Opinion At private school, my family’s income sets me apart more than ethnicity

(Violeta Encarnación for The Washington Post)
4 min

Nataly Delcid is a student at Phillips Exeter Academy in New Hampshire.

I’m a Latina senior at the prestigious Phillips Exeter Academy in New Hampshire, but what sets me apart here isn’t my race. It’s my family’s income.

I was raised in a 1,000-square-foot apartment by undocumented Guatemalan parents in Providence, R.I. After dropping out of community college to raise my brother and me, they kept a winter coat on my back by beading jewelry and working at a dairy factory. Growing up, I didn’t realize attending a four-year college was really an option. If my parents couldn’t finish an associate’s degree, how could I do any better?

At my local public high school, my geometry teacher joked with my class by telling us we were going to Harvard whenever we would answer a question right. Despite all the effort the university put into the robust affirmative action program that the Supreme Court just struck down, the image of us strolling through Harvard Yard was comical. No one like us had gone to a school like that. One of my peers remarked that students who made it to the Ivy League didn’t seem like “real people.”

Marc A. Thiessen: Affirmative action can’t fix racial disparities in education. This can.

For me, that all changed on my 16th birthday. After two years of building a case for admission that included Advanced Placement classes, editing the yearbook, interning at a tech start-up and competing in varsity lacrosse, Exeter notified me of my acceptance with nearly full financial aid. At Exeter, for the first time, I was surrounded by students from wealthy, educated families who constantly affirmed their potential — kids who had been told their whole lives they could do anything they want. Expectations, to say the least, were different. At Exeter, going to Harvard wasn’t a funny dream, it was a perfectly reasonable goal.

Other things were different, too, of course. Classes with fewer than 12 students debated political theories, often guided by teachers with PhDs. I could walk downstairs and knock on my math teacher’s door after dinner or on a Saturday night to get tutoring. At my public school, teachers oversaw 30 students reading out of old textbooks. Our bathrooms often had their toilet seats and doors stolen. And the school couldn’t set up a print student newspaper because of the cost.

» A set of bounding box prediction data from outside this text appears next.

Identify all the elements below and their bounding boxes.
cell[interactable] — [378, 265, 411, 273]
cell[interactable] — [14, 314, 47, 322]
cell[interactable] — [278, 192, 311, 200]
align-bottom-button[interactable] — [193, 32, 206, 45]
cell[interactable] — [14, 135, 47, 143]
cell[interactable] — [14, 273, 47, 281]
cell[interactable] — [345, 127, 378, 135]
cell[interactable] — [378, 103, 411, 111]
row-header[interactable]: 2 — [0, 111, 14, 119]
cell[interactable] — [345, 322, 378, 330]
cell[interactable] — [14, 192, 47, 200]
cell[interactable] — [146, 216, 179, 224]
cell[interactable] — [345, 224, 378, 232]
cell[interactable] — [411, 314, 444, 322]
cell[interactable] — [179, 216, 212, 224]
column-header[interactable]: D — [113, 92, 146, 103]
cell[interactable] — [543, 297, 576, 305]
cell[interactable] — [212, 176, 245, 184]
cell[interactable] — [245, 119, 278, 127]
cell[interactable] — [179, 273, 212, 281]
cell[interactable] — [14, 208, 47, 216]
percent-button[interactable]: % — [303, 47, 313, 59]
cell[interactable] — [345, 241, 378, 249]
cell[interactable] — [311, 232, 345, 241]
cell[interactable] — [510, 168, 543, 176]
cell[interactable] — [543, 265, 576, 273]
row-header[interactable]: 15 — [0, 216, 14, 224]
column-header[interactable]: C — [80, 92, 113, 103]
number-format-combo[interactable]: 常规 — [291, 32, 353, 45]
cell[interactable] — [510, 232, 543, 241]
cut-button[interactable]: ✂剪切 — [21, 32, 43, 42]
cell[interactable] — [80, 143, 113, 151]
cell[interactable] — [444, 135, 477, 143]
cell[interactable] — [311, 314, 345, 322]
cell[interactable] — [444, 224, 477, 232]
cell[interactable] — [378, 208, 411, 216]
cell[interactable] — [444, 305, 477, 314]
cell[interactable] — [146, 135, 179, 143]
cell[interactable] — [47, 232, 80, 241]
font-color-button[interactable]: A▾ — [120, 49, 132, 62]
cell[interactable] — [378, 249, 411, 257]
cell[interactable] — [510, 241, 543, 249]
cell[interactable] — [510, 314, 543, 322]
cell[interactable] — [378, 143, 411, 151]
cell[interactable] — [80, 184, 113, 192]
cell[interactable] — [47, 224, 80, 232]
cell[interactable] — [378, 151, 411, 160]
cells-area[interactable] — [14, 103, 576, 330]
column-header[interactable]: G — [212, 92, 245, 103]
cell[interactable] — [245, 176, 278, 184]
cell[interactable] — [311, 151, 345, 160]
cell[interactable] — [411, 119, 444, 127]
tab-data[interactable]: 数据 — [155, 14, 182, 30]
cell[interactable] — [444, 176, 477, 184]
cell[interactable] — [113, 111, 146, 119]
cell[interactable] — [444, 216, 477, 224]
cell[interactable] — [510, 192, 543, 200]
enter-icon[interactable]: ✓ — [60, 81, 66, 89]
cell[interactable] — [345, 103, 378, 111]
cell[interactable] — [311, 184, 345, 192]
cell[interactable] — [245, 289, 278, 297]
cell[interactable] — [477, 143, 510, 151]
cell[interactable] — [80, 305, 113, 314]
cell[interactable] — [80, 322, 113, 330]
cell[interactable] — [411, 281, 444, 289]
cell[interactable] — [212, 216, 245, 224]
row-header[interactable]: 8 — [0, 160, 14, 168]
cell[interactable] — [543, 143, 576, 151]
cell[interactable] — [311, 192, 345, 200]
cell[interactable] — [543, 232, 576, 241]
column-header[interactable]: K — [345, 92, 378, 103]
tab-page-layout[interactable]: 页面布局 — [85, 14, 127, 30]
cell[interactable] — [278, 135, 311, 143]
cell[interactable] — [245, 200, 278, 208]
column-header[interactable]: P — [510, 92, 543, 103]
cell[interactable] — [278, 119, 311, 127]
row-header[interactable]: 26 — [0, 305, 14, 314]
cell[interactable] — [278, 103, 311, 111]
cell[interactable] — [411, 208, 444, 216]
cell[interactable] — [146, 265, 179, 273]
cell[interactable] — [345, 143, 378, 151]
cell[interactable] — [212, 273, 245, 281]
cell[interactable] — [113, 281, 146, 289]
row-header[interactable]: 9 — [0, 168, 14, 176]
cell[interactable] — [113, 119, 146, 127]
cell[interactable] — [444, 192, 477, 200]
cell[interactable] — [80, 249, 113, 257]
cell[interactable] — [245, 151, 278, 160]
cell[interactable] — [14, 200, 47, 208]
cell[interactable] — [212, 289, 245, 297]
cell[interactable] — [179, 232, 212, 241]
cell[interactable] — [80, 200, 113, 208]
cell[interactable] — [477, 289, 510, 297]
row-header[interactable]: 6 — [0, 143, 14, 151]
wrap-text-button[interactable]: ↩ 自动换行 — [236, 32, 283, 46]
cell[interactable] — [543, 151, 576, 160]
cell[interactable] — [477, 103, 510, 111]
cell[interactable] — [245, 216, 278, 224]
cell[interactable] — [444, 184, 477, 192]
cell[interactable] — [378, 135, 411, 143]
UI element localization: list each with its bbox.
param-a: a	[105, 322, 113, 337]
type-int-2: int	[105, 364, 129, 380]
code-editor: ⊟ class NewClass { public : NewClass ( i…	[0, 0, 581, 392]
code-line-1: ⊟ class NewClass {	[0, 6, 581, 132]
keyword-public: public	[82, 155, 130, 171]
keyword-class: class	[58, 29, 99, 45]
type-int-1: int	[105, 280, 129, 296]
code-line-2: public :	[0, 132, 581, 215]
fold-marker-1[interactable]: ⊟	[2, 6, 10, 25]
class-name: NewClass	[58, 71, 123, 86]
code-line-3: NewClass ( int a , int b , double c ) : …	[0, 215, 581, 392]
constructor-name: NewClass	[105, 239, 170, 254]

One thing that wasn’t different? There were lots of non-White faces around me — just like at my public school. Exeter’s student body is quite racially diverse, with more than half of its students identifying as people of color.

But racial diversity does not necessarily mean economic diversity. About half of Exeter families pay more than $60,000 annually to attend — nearly as much as the median household income in the United States. Similarly, at Harvard, 71 percent of Black, Hispanic and Native American students come from wealthy homes.

And that’s the deeper reality I confronted at Exeter. Other minority students have attended private schools since they were toddlers, and I was different. Money, not my ethnic background, prevented me from accessing those same opportunities. Such a financial chasm can have an enormous impact. According to a 2011 Stanford University analysis, for instance, the academic achievement gap between high- and low-income families is nearly twice as large as the Black-White achievement gap, and the disparity has shown no sign of closing. My ethnicity never held me back from what I could achieve; growing up under-resourced did.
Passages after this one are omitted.